The issue led to both the Lok Sabha and the Rajya Sabha being adjourned repeatedly.
The cartoon, which also features Jawaharlal Nehru and was published in the textbook for Class 11, was raised by Thol. Thirumavalavan of Viduthalai Chiruthaigal, a Tamil party in the Lok Sabha. The original cartoon (above) appeared on Aug. 28, 1949 in Shankar's Weekly.
Thirumavalavan told the house that the cartoon was “insulting to Ambedkar, Nehru and the whole nation”.
Leader of the House Pranab Mukherjee, responding to the issue, said the printing of the cartoon in the textbook issued by the National Centre for Educational Research and Training (NCERT)was “totally wrong” and that he “entirely” agreed with the sentiments of all sections of the house.
He said it would not have been possible for the constitution to be ready in the short span of three years without the tireless work of Ambedkar.
However, the trouble continued in the house, forcing Speaker Meira Kumar to adjourn the house first till noon and later till 2 p.m.

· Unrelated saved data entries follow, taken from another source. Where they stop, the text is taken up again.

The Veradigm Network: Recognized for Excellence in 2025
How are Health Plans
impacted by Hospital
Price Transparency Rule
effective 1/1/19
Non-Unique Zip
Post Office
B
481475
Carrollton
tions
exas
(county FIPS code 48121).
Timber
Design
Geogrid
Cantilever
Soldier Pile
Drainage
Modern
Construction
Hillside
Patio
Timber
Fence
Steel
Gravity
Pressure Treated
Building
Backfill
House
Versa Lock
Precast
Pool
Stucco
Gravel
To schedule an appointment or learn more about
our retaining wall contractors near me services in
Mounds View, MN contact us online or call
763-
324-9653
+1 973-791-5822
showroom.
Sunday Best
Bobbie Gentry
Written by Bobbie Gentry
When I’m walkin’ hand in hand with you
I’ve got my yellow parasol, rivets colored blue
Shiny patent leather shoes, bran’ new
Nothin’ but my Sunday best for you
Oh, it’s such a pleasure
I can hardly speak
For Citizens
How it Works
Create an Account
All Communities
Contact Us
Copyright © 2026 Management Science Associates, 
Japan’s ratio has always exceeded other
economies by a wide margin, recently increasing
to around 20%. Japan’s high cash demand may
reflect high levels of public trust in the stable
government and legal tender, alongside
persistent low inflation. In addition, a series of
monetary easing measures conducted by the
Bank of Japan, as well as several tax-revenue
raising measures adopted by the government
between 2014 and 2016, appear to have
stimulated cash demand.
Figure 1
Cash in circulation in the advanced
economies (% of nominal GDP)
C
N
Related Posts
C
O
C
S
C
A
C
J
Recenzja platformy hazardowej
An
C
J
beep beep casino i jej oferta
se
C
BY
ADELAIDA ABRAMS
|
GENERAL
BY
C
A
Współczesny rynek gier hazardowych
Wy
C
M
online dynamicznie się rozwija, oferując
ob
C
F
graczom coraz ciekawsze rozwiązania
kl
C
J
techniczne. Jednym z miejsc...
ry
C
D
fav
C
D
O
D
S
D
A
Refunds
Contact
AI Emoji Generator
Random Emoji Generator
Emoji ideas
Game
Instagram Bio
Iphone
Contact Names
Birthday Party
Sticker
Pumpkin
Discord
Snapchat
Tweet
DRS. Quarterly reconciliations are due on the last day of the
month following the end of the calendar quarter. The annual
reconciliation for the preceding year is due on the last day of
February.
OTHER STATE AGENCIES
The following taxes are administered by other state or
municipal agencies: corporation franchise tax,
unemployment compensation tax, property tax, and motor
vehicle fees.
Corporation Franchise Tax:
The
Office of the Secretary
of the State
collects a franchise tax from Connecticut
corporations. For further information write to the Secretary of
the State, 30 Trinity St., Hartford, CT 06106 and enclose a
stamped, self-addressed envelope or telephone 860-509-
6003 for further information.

The cartoon in the textbook had triggered protests in Tamil Nadu Thursday. The cartoon, by renowned cartoonist Shankar, depicts Nehru, with a whip in his hand, chasing Ambedkar, who is seated on a snail. In the cartoon, Nehru is asking Ambedkar to speed up the work on the constitution.
In the Rajya Sabha, members of the Bahujan Samaj Party (BSP) raised the pitch over the cartoon row, calling it an “intolerable insult” to their icon.
Communist Party of India member D. Raja, expressed surprise over the cartoon finding a place in the book and not coming to the notice of the government for long. “It is being published in this book since 2006,” Raja said.
Sibal told the Lok Sabha that he had asked for the offending picture to be removed and said distribution of the textbooks had been stopped.